Page-level text extractions:
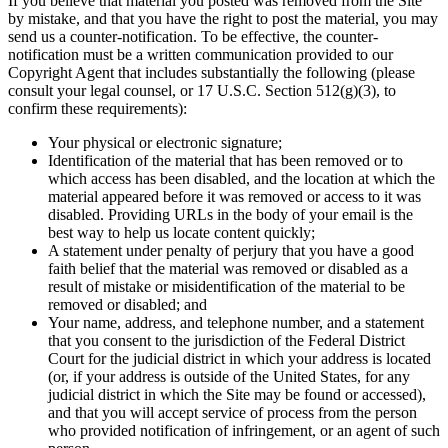
If you believe that material you posted was removed from the Site
by mistake, and that you have the right to post the material, you may
send us a counter-notification. To be effective, the counter-
notification must be a written communication provided to our
Copyright Agent that includes substantially the following (please
consult your legal counsel, or 17 U.S.C. Section 512(g)(3), to
confirm these requirements):
Your physical or electronic signature;
Identification of the material that has been removed or to
which access has been disabled, and the location at which the
material appeared before it was removed or access to it was
disabled. Providing URLs in the body of your email is the
best way to help us locate content quickly;
A statement under penalty of perjury that you have a good
faith belief that the material was removed or disabled as a
result of mistake or misidentification of the material to be
removed or disabled; and
Your name, address, and telephone number, and a statement
that you consent to the jurisdiction of the Federal District
Court for the judicial district in which your address is located
(or, if your address is outside of the United States, for any
judicial district in which the Site may be found or accessed),
and that you will accept service of process from the person
who provided notification of infringement, or an agent of such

Task objective: Exactly the lines from the one containing "which access has" through the final line of the records must appear in your reply, and no others.

Solution to the problem:
which access has been disabled, and the location at which the
material appeared before it was removed or access to it was
disabled. Providing URLs in the body of your email is the
best way to help us locate content quickly;
A statement under penalty of perjury that you have a good
faith belief that the material was removed or disabled as a
result of mistake or misidentification of the material to be
removed or disabled; and
Your name, address, and telephone number, and a statement
that you consent to the jurisdiction of the Federal District
Court for the judicial district in which your address is located
(or, if your address is outside of the United States, for any
judicial district in which the Site may be found or accessed),
and that you will accept service of process from the person
who provided notification of infringement, or an agent of such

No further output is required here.